You can do both of these with one function:
library(tidyverse)
t.test.by.group.combos <- function(.data, groups){
by <- gsub(x = rlang::quo_get_expr(enquo(groups)), pattern = "\\((.*)?\\)", replacement = "\\1")[-1]
.data %>%
group_by(!!!groups) %>%
select_if(is.integer) %>%
group_split() %>%
map(.,
~pivot_longer(., cols = (FirstPt:Last10), names_to = "name", values_to = "val") %>%
nest(data = val) %>%
full_join(.,.,by = by) %>%
filter(name.x != name.y) %>%
mutate(test = paste(name.x, "vs",name.y, !!!groups, sep = "."),
p.value = map2_dbl(data.x,data.y, ~t.test(unlist(.x), unlist(.y))$p.value)) %>%
select(test,p.value)%>%
filter(!duplicated(p.value))
) %>%
bind_rows()
}
t.test.by.group.combos(data, vars(Variable))
#> # A tibble: 225 x 2
#> test p.value
#> <chr> <dbl>
#> 1 FirstPt.vs.LastPt.CaCO 0.511
#> 2 FirstPt.vs.First3.CaCO 0.184
#> 3 FirstPt.vs.First5.CaCO 0.494
#> 4 FirstPt.vs.First7.CaCO 0.354
#> 5 FirstPt.vs.First10.CaCO 0.893
#> 6 FirstPt.vs.Last3.CaCO 0.496
#> 7 FirstPt.vs.Last5.CaCO 0.909
#> 8 FirstPt.vs.Last7.CaCO 0.439
#> 9 FirstPt.vs.Last10.CaCO 0.146
#> 10 LastPt.vs.First3.CaCO 0.578
#> # … with 215 more rows
t.test.by.group.combos(data, vars(Variable, Location))
#> # A tibble: 674 x 2
#> test p.value
#> <chr> <dbl>
#> 1 FirstPt.vs.LastPt.CaCO.Alpha 0.850
#> 2 FirstPt.vs.First3.CaCO.Alpha 0.822
#> 3 FirstPt.vs.First5.CaCO.Alpha 0.895
#> 4 FirstPt.vs.First7.CaCO.Alpha 0.810
#> 5 FirstPt.vs.First10.CaCO.Alpha 0.645
#> 6 FirstPt.vs.Last3.CaCO.Alpha 0.870
#> 7 FirstPt.vs.Last5.CaCO.Alpha 0.465
#> 8 FirstPt.vs.Last7.CaCO.Alpha 0.115
#> 9 FirstPt.vs.Last10.CaCO.Alpha 0.474
#> 10 LastPt.vs.First3.CaCO.Alpha 0.991
#> # … with 664 more rows
This is kind of a lengthy function, but in general we group by the groups argument, then we select the groups and any integer columns, then we split the dataframe by the groups.

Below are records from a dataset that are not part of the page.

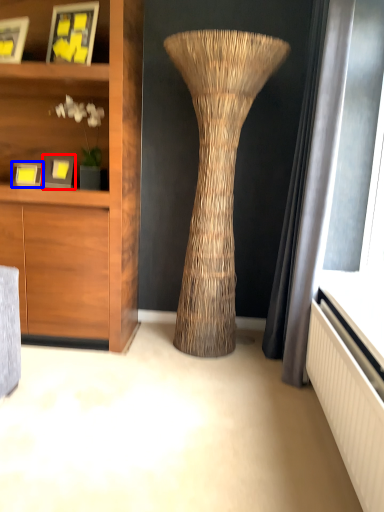 Question: Which object appears farthest to the camera in this image, picture frame (highlighted by a red box) or picture frame (highlighted by a blue box)?

Choices:
 (A) picture frame
 (B) picture frame

Answer: (B) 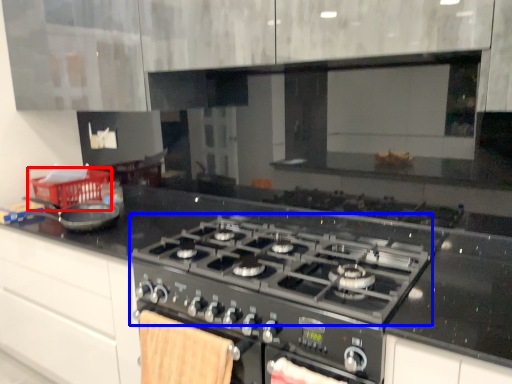 Question: Which of the following is the closest to the observer, basket (highlighted by a red box) or gas stove (highlighted by a blue box)?

Choices:
 (A) basket
 (B) gas stove

Answer: (B) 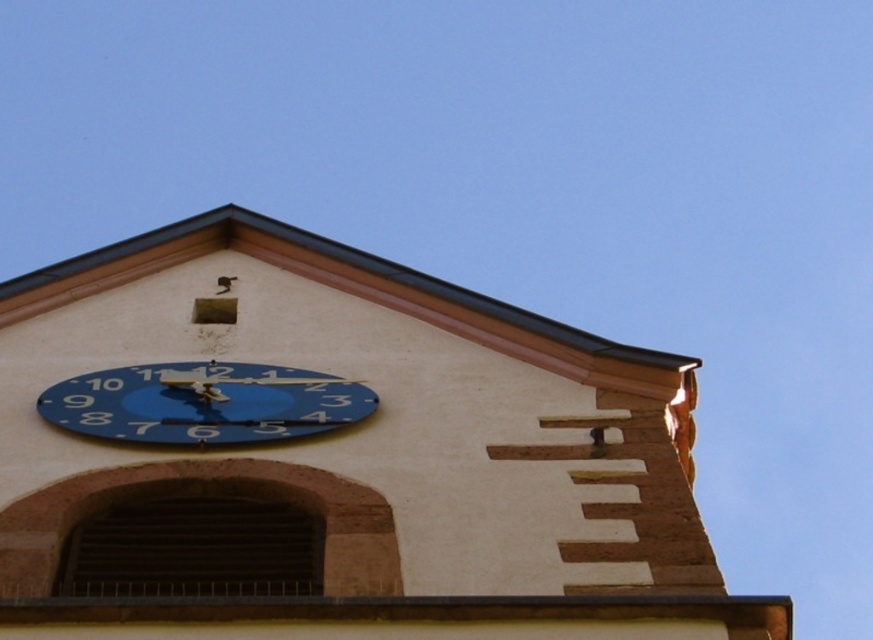 You are standing in front of a building and see the point at coordinates (335, 456). Based on the scene description, what object is located at that point?

The point at coordinates (335, 456) corresponds to the blue painted clock face at upper center. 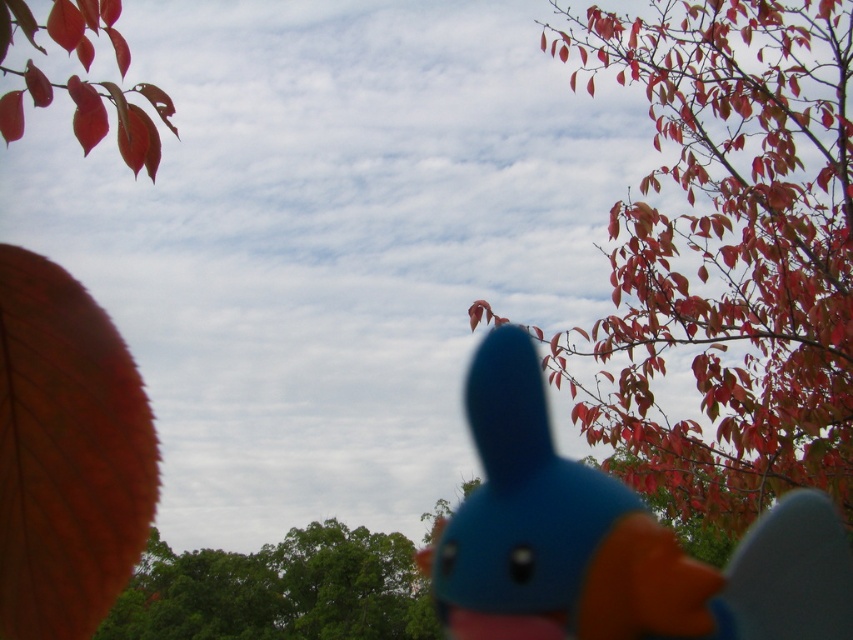 You are standing in the serene outdoor scene with the vibrant red leaves and the blue rabbit figurine. You notice two points marked in the image. Which point is closer to you, point (753, 556) or point (248, 573)?

Point (753, 556) is in front of point (248, 573), so it is closer to you.

You are a photographer trying to capture the blue rubber duck at center and the green leafy tree at lower left in the same frame. Based on their sizes in the image, which one would appear smaller?

The blue rubber duck at center appears smaller than the green leafy tree at lower left because it is not as tall. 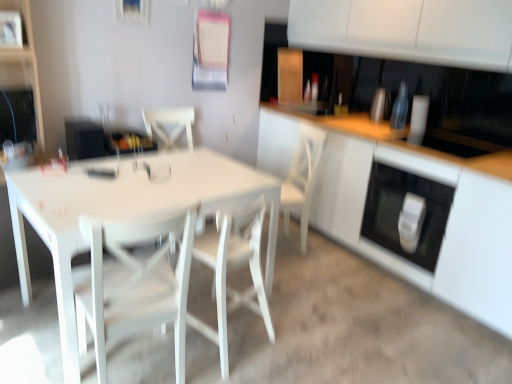 Question: Visually, is white wood chair at center, acting as the 2th chair starting from the left, positioned to the left or to the right of white wood chair at center?

Choices:
 (A) left
 (B) right

Answer: (A)

Question: Is point (226, 359) closer or farther from the camera than point (317, 127)?

Choices:
 (A) farther
 (B) closer

Answer: (B)

Question: Which is nearer to the white glossy soap dispenser at lower right?

Choices:
 (A) white glossy oven at lower right
 (B) white glossy cabinet at center
 (C) white glossy table at center
 (D) white matte chair at center, arranged as the first chair when viewed from the left
 (E) white wood chair at center

Answer: (A)

Question: Which object is the closest to the white glossy oven at lower right?

Choices:
 (A) white matte chair at center, arranged as the first chair when viewed from the left
 (B) white glossy soap dispenser at lower right
 (C) white glossy cabinet at center
 (D) white glossy table at center
 (E) white wood chair at center, the 1th chair from the right

Answer: (C) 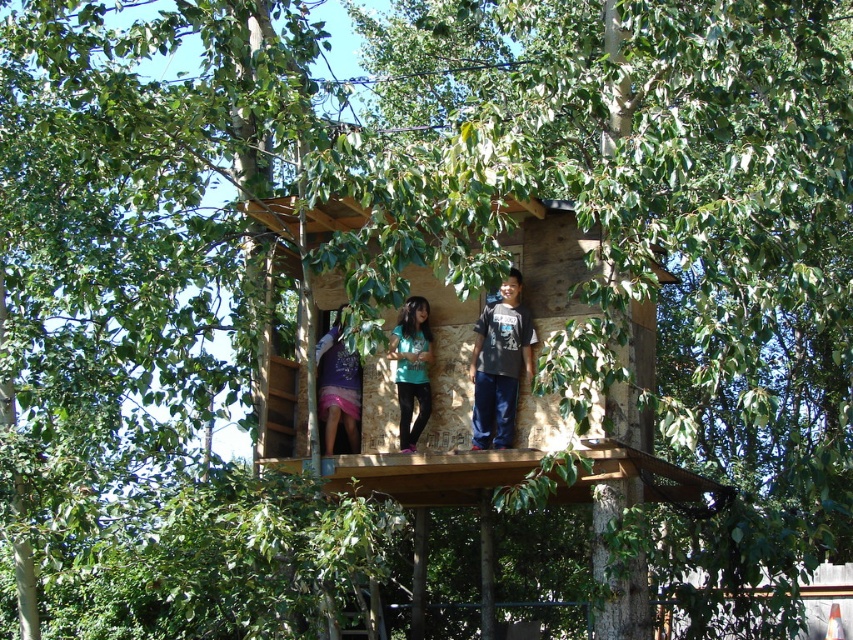 Who is positioned more to the right, dark gray t-shirt at center or matte purple dress at center?

Positioned to the right is dark gray t-shirt at center.

Is dark gray t-shirt at center thinner than matte purple dress at center?

Indeed, dark gray t-shirt at center has a lesser width compared to matte purple dress at center.

Is point (515, 276) farther from camera compared to point (335, 381)?

No.

Where is `dark gray t-shirt at center`? The height and width of the screenshot is (640, 853). dark gray t-shirt at center is located at coordinates (498, 364).

Which is above, dark gray t-shirt at center or teal matte shirt at center?

teal matte shirt at center

Is dark gray t-shirt at center taller than teal matte shirt at center?

No.

Where is `dark gray t-shirt at center`? This screenshot has height=640, width=853. dark gray t-shirt at center is located at coordinates (498, 364).

Is teal matte shirt at center positioned before matte purple dress at center?

Yes, it is.

In the scene shown: Between teal matte shirt at center and matte purple dress at center, which one has more height?

Standing taller between the two is teal matte shirt at center.

Identify the location of teal matte shirt at center. (410, 368).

After, we map all the combinations of variables and perform t.tests for each combo. Lastly, we rejoin all the groups into one dataframe.

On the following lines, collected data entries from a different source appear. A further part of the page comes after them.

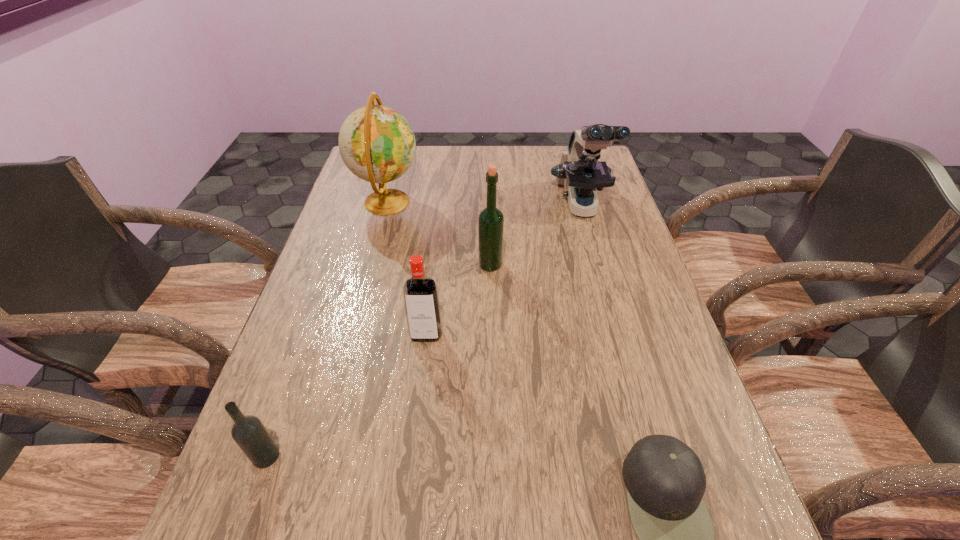 Locate an element on the screen. This screenshot has width=960, height=540. free space in the image that satisfies the following two spatial constraints: 1. on the front side of the third farthest object; 2. on the right side of the globe is located at coordinates (371, 265). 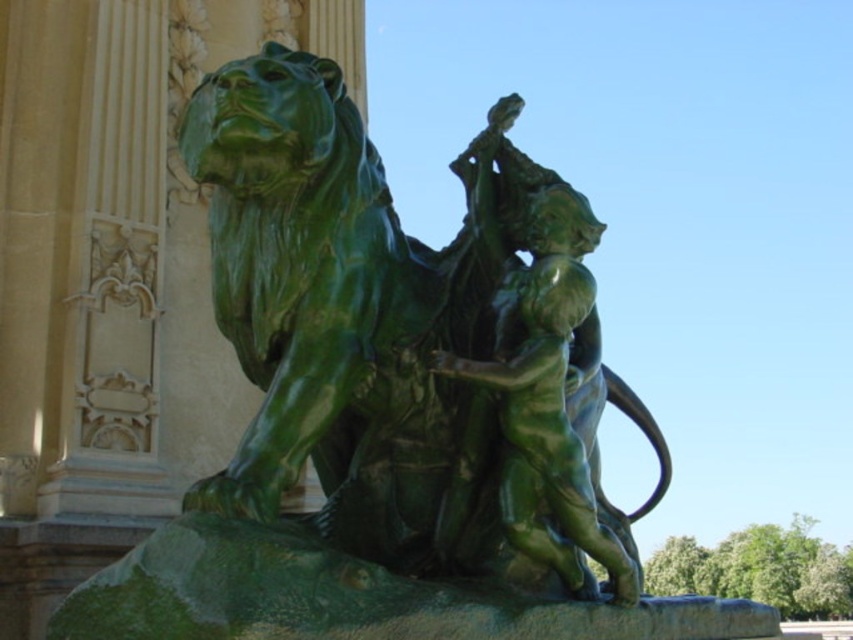 Between green polished stone lion at center and green polished bronze man at center, which one has less height?

Standing shorter between the two is green polished bronze man at center.

Between point (550, 573) and point (544, 272), which one is positioned in front?

Point (544, 272) is more forward.

Does point (518, 168) lie behind point (515, 525)?

That is True.

I want to click on green polished stone lion at center, so click(x=409, y=342). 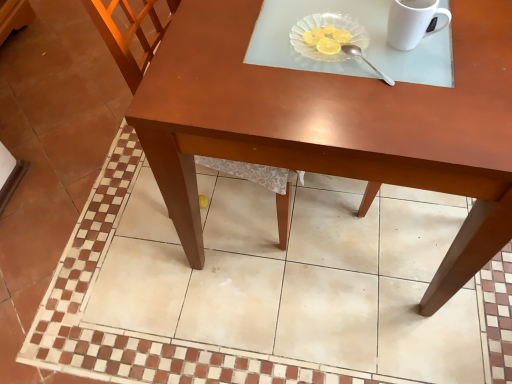 Locate an element on the screen. This screenshot has width=512, height=384. space that is in front of silver metallic spoon at upper center is located at coordinates (382, 115). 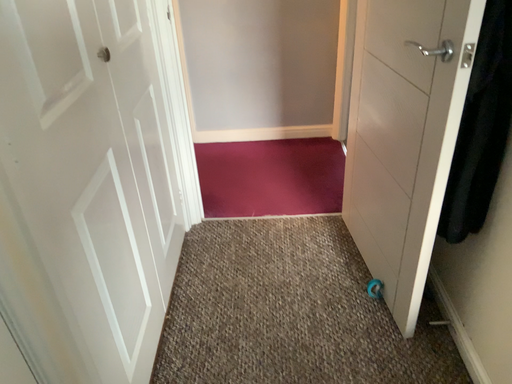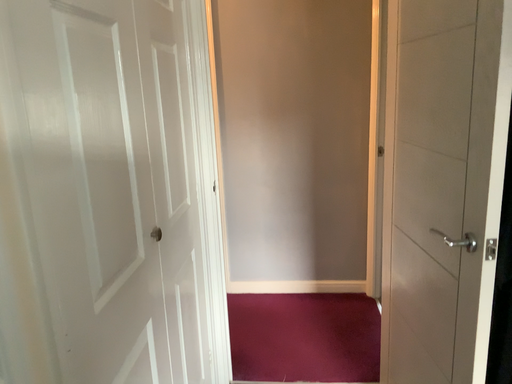 Question: How did the camera likely rotate when shooting the video?

Choices:
 (A) rotated downward
 (B) rotated upward

Answer: (B) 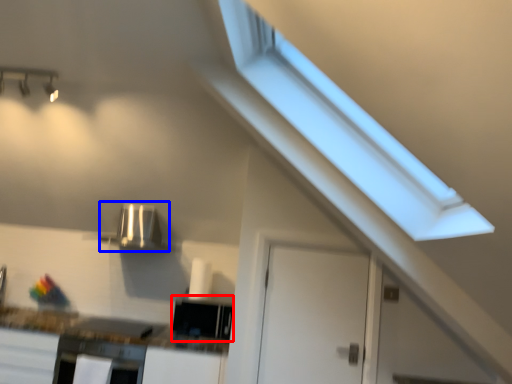 Question: Which of the following is the closest to the observer, appliance (highlighted by a red box) or appliance (highlighted by a blue box)?

Choices:
 (A) appliance
 (B) appliance

Answer: (A) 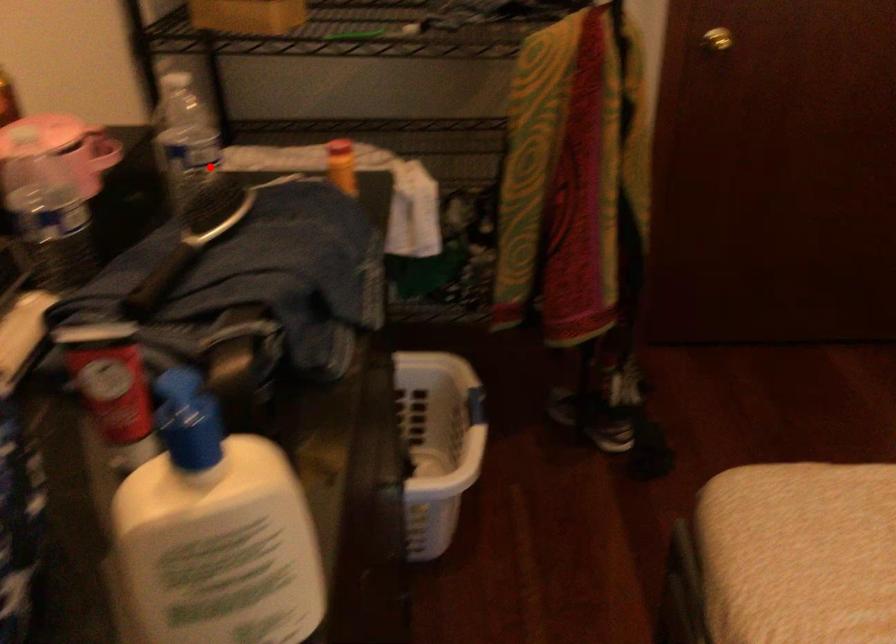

I think this is what you want. The key was to use group_by and do from tidyverse.
df <- NULL
for(i in (4:(ncol(data)-1))){
for(j in ((i+1):ncol(data))){
df <- rbind(df,data %>%
group_by(Location) %>%
do(data.frame(pval = t.test(.[[i]],.[[j]], data = .)$p.value)) %>%
ungroup() %>%
mutate(Test = paste0(colnames(data)[i],'.vs.',colnames(data)[j]))
)
}
}
df$Test <- paste0(df$Test,'.In',df$Location)

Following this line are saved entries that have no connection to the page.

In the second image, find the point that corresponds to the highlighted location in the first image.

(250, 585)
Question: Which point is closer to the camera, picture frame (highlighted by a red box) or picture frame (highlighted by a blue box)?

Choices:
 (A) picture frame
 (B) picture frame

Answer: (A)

Probably, you can acheive what you want using the below code :
library(dplyr)
library(tidyr)
data %>%
pivot_longer(cols = FirstPt:Last10) %>%
group_by(Variable) %>%
summarise(p_value = list(combn(name, 2, function(x)
t.test(value[name == x[1]], value[name == x[2]])$p.value)),
test = list(combn(name, 2, paste, collapse = "_"))) %>%
unnest(cols = c(test, p_value))
# Variable p_value test
# <fct> <dbl> <chr>
# 1 CaCO 0.915 FirstPt_LastPt
# 2 CaCO 0.529 FirstPt_First3
# 3 CaCO 0.337 FirstPt_First5
# 4 CaCO 0.350 FirstPt_First7
# 5 CaCO 0.395 FirstPt_First10
# 6 CaCO 0.765 FirstPt_Last3
# 7 CaCO 0.204 FirstPt_Last5
# 8 CaCO 0.873 FirstPt_Last7
# 9 CaCO 0.479 FirstPt_Last10
#10 CaCO 1 FirstPt_FirstPt
# … with 24,740 more rows
To do it grouped by Location you can add that into group_by command and keep rest of the code as it is.